- Virtuals Protocol memelopori agen AI terdesentralisasi, memungkinkan pengguna untuk memiliki agen dan mengarahkan pengembangannya secara kolaboratif.
- Replika Sensay AI menawarkan alat inovatif untuk manajemen komunitas dan orientasi klien melalui pembelajaran dan interaksi otonom.
Mengenai potensi besar dalam mata uang kripto, altcoin berbasis kecerdasan buatan (AI) meningkat sebagai salah satu pesaing utama untuk mendapatkan keuntungan 40x lipat pada tahun 2025. Empat proyek yang sangat penting dalam bidang agen kecerdasan buatan yang sedang naik daun ini telah disorot oleh Maddie dari kanal YouTube Altcoins Buzz.
Agen AI bekerja secara berbeda dari chatbot tradisional. Sementara agen kecerdasan buatan bertindak secara independen, memutuskan tindakan terbaik untuk mencapai tujuan tertentu, chatbot mengikuti skrip yang telah ditulis sebelumnya.
Seperti yang telah kami catat sebelumnya, agen AI menggabungkan kecerdasan buatan, blockchain, dan budaya untuk memecahkan tantangan kripto seperti kegunaan dan keterlibatan.
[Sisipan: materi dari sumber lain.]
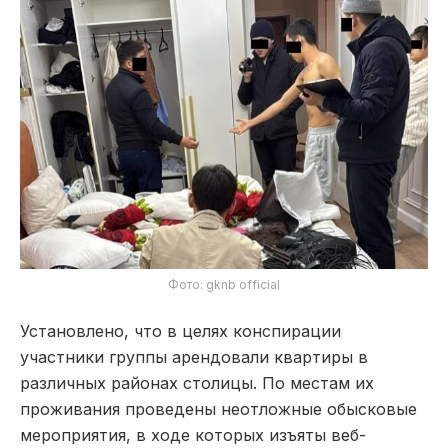
Фото: gknb official
Установлено, что в целях конспирации
участники группы арендовали квартиры в
различных районах столицы. По местам их
проживания проведены неотложные обысковые
мероприятия, в ходе которых изъяты веб-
Otonomi ini telah dirangkul secara luas; proyek-proyek seperti Virtuals Protocol telah mengalami kenaikan harga sebesar 355% hanya dalam waktu 30 hari.
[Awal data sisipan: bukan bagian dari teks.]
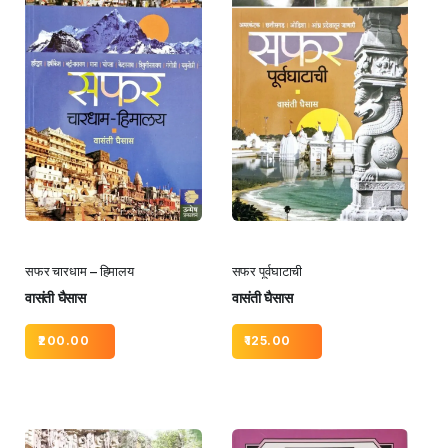
सफर चारधाम – हिमालय
सफर पूर्वघाटाची
वासंती घैसास
वासंती घैसास
200.00
125.00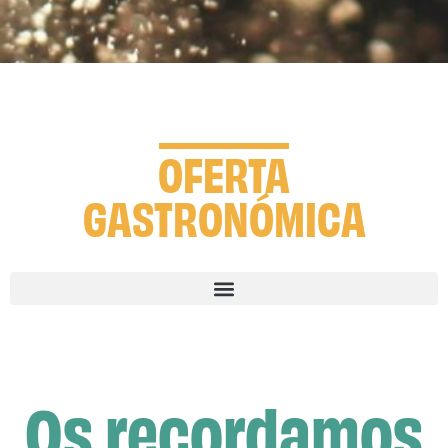
OFERTA
GASTRONÓMICA
Os recordamos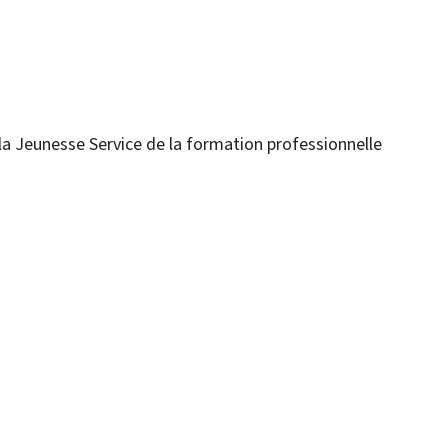
 la Jeunesse
Service de la formation professionnelle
Berikut ini adalah pandangan yang lebih dekat pada empat inisiatif kecerdasan buatan yang menjanjikan yang dibahas.
4 Altcoin AI yang Menjanjikan untuk Tahun 2025
1. Virtuals Protocol (VIRTUAL)
Virtuals Protocol, yang memulai debutnya pada Desember 2023, memimpin dalam hal agen AI. Melalui tokenizing, inisiatif ini memungkinkan pengguna memiliki saham dalam bot AI. Setiap agen kecerdasan buatan membuat token yang dikontribusikan ke kumpulan likuiditas, oleh karena itu menjamin kepemilikan yang terdesentralisasi.
GameG (Generative Autonomous Multimodal Entities), produk andalannya, memberikan alat kepada pengembang untuk membuat agen AI menggunakan API dan SDK. Dengan harganya yang melonjak 355% akhir-akhir ini, yang mengindikasikan popularitasnya yang semakin meningkat, Virtuals Protocol telah mengalami perkembangan yang luar biasa.
2. AI 16z
Beroperasi sebagai dana pemodal ventura (VC) untuk inisiatif AI, AI 16z adalah token berbasis DAO. Memiliki lebih dari 45.000 mitra dan dana kelolaan sebesar US$20 juta, ia menawarkan pendekatan yang tersebar bagi para investor untuk mendukung proyek-proyek yang digerakkan oleh AI.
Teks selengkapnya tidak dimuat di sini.